They’re rich. They’re spoiled. They’re Persian.
Which means Bravo’s latest reality endeavor, “The Shahs of Sunset,” has Iranian-Americans up in arms over the stereotypes they claim it perpetuates. So much so, in fact, that petitions are circulating in Iranian communities to have the show yanked off the air.
The program, which premiered on Sunday night, follows a group of six Persian-American socialites in Los Angeles as they navigate love and life with what seems like bottomless checking accounts.
They are the children of the Iranians who escaped their country after the 1979 Iranian Revolution ended the reign of the Shah Reza Pahlavi.
Several petitions to halt the show have been circulated around the Persian-American community.

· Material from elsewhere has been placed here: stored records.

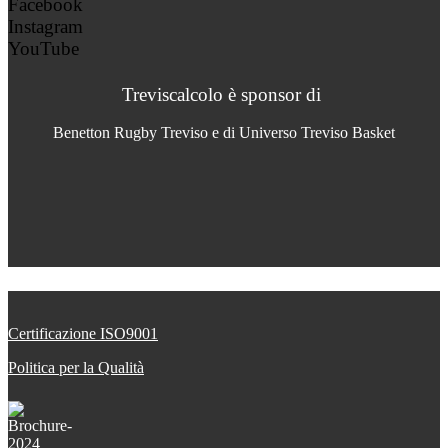
Facebook
Instagram
YouTube
Treviscalcolo è sponsor di
Benetton Rugby Treviso e di Universo Treviso Basket
Certificazione ISO9001
Politica per la Qualità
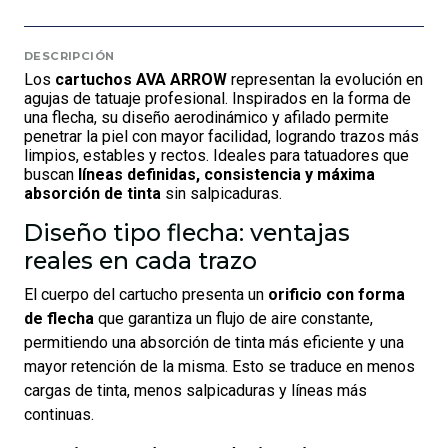
DESCRIPCIÓN
Los
cartuchos AVA ARROW
representan la evolución en
agujas de tatuaje profesional. Inspirados en la forma de
una flecha, su diseño aerodinámico y afilado permite
penetrar la piel con mayor facilidad, logrando trazos más
limpios, estables y rectos. Ideales para tatuadores que
buscan
líneas definidas, consistencia y máxima
absorción de tinta
sin salpicaduras.
Diseño tipo flecha: ventajas
reales en cada trazo
El cuerpo del cartucho presenta un
orificio con forma
de flecha
que garantiza un flujo de aire constante,
permitiendo una absorción de tinta más eficiente y una
mayor retención de la misma. Esto se traduce en menos
cargas de tinta, menos salpicaduras y líneas más
continuas.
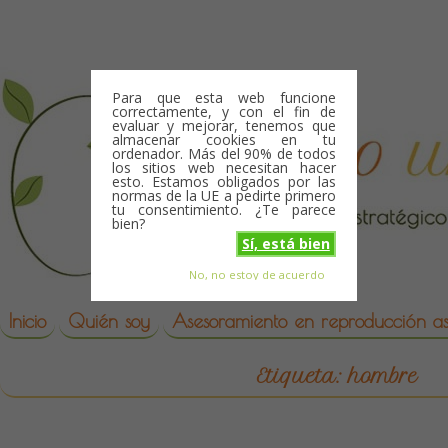
Skip to content
Para que esta web funcione
correctamente, y con el fin de
evaluar y mejorar, tenemos que
almacenar cookies en tu
ordenador. Más del 90% de todos
los sitios web necesitan hacer
esto. Estamos obligados por las
normas de la UE a pedirte primero
tu consentimiento. ¿Te parece
bien?
Sí, está bien
No, no estoy de acuerdo
Skip to content
reproduccion asistida
Inicio
Quién soy
Asesoramiento en reproducción asi
Etiqueta:
hombre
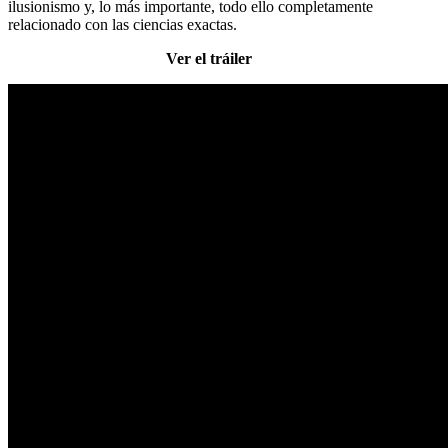
ilusionismo y, lo más importante, todo ello completamente
relacionado con las ciencias exactas.
Ver el tráiler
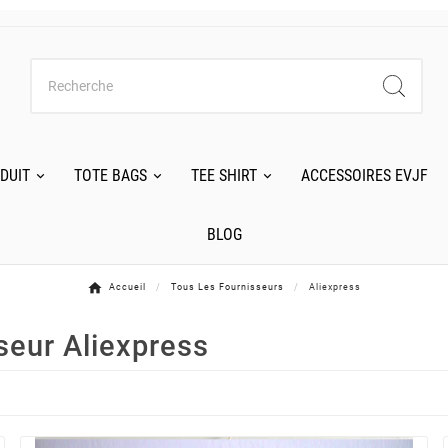
DUIT
TOTE BAGS
TEE SHIRT
ACCESSOIRES EVJF
BLOG
Accueil
Tous Les Fournisseurs
Aliexpress
sseur Aliexpress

One of them, “Protest Shahs of Sunset,” encourages signers to “help the Persian community by signing this petition to end 'Shahs of Sunset' and other such racist, exploiting television programming.”
Another, which has collected 500 signatures on Change.org, argues that the show promotes racial stereotypes. One signer of that petition, Shepard Jacobson, commented: “The show wants to present caricatures of Iranian-Americans. This is not entertaining. Rather, it is racist and only encourages others who do not know Persians in our American society to feed into the worst kind of stereotype, rather than showing a new generation of ambitious yet hardworking Iranian-Americans.”
The show’s focus does seem to be on the characters' frivolous sides. Golnesa 'GG' Gharachedaghi, who is being heralded as the next Kim Kardashian, is a 30-year-old trust fund baby who uses her father’s credit card to buy designer clothing and vehemently argues on the first episode that she does not like “ugly people.”
"Charge it to my Daddy" is one of her favorite sayings, and could end up being the series' tagline.
During the first episode she also adds, 'I am 30 years old, and my only paycheck is from my Daddy.”
GG nearly comes to blows with fellow cast member Asa Soltan Rahmati when Asa accuses GG of wearing clothes bought at H&M.
It was comments and scenes like those that caused some viewers to take to Bravo’s official message board to complain about the show after it aired on Sunday night.
“Due to the current political climate between the United States and factions in the Middle East, I cannot see the benefit of this show,” wrote one viewer. “I think it is rather tasteless of you to show how the rich from the Middle East can settle here to continue their lives of opulence where there are still many who still struggle to continue with their daily lives, here and there.”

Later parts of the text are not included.